Everyone knows the legacy of Jackie Robinson, but what of Kenichi Zenimura? Now both children and grown up children can learn about a pioneer baseball player who not only changed baseball for Japanese Americans, but also professional baseball in Japan.
Barbed Wire Baseball, a recently released children’s picture book, chronicles the life of Kenichi Zenimura (1900-1968), from an eight year old who dreams of nothing other than becoming a baseball player against his parent’s wishes, to the adult who brings baseball to life in the Gila River internment camp during World War II before a crowd of 6,000 people. Through imaginative illustrations and a sleek narrative, a story of dreams, adversity, and triumph is beautifully told.
Zenimura, born in Japan, but raised in Hawai‘i then California, is very much the father of Japanese American baseball. The most famous photo of him, which plays a role in the book, shows him flanked by Babe Ruth and Lou Gehrig before a 1927 exhibition game in Fresno when the Yankees played locals. In it, those two baseball greats tower over the diminutive Zenimura, but this belies that he also was a giant of baseball, excelling in all positions. He was also the inspiration of the father figure in the 2007 Desmond Nakano film, American Pastimes.
The challenge of breathing life into this story in a children’s picture book was not an easy task. Evoking the distant past, while keeping characters real and fresh for children, is even more difficult than it is for adults.

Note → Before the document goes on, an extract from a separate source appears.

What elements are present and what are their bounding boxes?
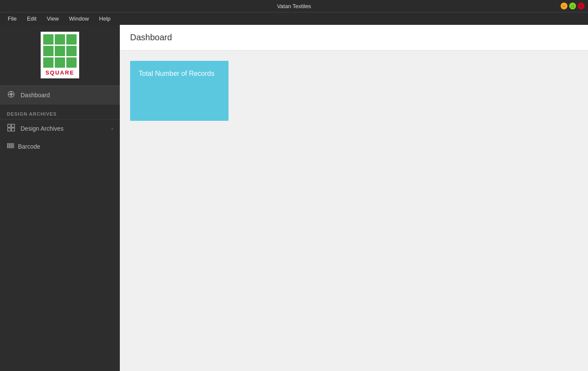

The choice of illustrator Yuko Shimizu, whose work has been in major publications such as Time, Newsweek, The New York Times, and The New Yorker, was a fine one. Shimizu’s contemporary Japanese sensibility brings a feeling of authenticity to the period and to the story as well.
Although her muted colors and traditional Japanese motifs suggest the past, her contemporary composition and viewer perspective not only brings motion, but also vitality to the story, which so effectively propels the narrative forward. Creativity abounds in the illustrations, appealing to a child’s sense of wonder—one shows Zenimura running the bases, and is viewed from such a low angle that he’s seen flying through stylized Japanese clouds.
From the start, readers sense something wonderful will follow by just taking in the usually routine title page and cover, but there’s nothing of the sort there. The former uses a vintage baseball ticket to display publisher information, as a hand clutches it in front of barbed wire, and the cover art mimics an antique baseball card.
Author Marissa Moss does more than a respectable job of presenting a great deal of information, while keeping the story lean and still having emotional drama that will appeal to children. She finds a fine balance of keeping the language accessible to younger readers and interesting enough for older ones. The printed text is most often embedded in the illustrations and reflects the wonderful harmony of the two.
Stories based on true events and people often bring questions, so older children and parents will appreciate three supplemental pages, which include a short biography of Kenichi Zenimura, author and illustrator notes, and even a bibliography with websites for the inquisitive and precocious.
A feast for the eyes and nourishment for the soul, Barbed Wire Baseball succeeds in its inspiring journey of personal triumph, and shows that even the fences of an internment camp cannot contain the power of the human spirit.